I’m not saying the LLM will give a good confidence value, maybe it will maybe it...

hexaga · 2026-01-18T18:49:15 1768762155

Because it's not calibrated to. In LLMs, next token probabilities are calibrated: the training loss drives it to be accurate. Likewise in typical classification models for images or w/e else. It's not beyond possibility to train a model to give confidence values.

But the second-order 'confidence as a symbolic sequence in the stream' is only (very) vaguely tied to this. Numbers-as-symbols are of different kind to numbers-as-next-token-probabilities. I don't doubt there is _some_ relation, but it's too much inferential distance away and thus worth almost nothing.

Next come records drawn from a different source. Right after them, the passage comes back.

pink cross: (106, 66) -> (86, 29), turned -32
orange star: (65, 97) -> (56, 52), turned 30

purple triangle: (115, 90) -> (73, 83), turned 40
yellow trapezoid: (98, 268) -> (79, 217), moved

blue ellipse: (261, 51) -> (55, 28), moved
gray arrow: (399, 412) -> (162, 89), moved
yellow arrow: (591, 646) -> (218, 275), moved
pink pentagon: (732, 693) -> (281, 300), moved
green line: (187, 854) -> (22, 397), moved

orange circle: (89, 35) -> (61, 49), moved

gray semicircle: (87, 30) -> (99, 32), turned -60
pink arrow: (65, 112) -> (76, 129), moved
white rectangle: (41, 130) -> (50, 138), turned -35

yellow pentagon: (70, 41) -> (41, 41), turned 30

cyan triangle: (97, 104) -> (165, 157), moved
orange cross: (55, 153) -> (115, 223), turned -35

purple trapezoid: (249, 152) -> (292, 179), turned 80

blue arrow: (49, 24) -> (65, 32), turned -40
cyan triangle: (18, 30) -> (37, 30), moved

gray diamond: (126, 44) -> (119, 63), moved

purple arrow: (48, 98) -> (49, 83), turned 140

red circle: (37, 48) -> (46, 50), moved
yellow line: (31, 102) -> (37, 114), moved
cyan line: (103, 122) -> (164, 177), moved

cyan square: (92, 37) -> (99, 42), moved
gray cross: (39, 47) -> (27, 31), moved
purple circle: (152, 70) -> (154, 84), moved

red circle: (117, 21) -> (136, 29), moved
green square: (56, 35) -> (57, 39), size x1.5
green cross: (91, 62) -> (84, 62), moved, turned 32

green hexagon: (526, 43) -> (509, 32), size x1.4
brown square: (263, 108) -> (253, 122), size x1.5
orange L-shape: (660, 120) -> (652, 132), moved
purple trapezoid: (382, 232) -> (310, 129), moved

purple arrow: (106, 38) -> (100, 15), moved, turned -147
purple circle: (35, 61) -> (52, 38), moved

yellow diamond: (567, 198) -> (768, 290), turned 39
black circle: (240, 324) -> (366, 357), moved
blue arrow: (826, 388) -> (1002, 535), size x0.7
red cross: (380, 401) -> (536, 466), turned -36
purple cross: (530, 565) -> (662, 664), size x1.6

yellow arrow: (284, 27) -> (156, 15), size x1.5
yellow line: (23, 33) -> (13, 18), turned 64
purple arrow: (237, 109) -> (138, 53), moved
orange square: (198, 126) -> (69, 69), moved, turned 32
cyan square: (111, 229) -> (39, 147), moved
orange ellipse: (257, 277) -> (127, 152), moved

With that said, nothing really stops you from finetuning an LLM to produce accurately calibrated confidence values as symbols in the token stream. But you have to actually do that, it doesn't come for free by default.

kelipso · 2026-01-19T00:46:29 1768783589

Yeah, I agree you should be able to train it to output confidence values, especially integers from 0 to 9 for confidence should make it so it won’t be as confused.

bob1029 · 2026-01-18T17:15:05 1768756505

CNNs and LLMs are fundamentally different architectures. LLMs do not operate on images directly. They need to be transformed into something that can ultimately be fed in as tokens. The ability to produce a confidence figure isn't possible until we've reached the end of the pipeline and the vision encoder has already done its job.

kelipso · 2026-01-19T00:44:38 1768783478

The images get converted to tokens using the vision encoder, But the tokens are just embedding vectors. So it should be able to if you train it.

CNNs and LLMs are not that different. You can train an LLM architecture to do the same thing that CNNs do with a few modifications, see Vision Transformers.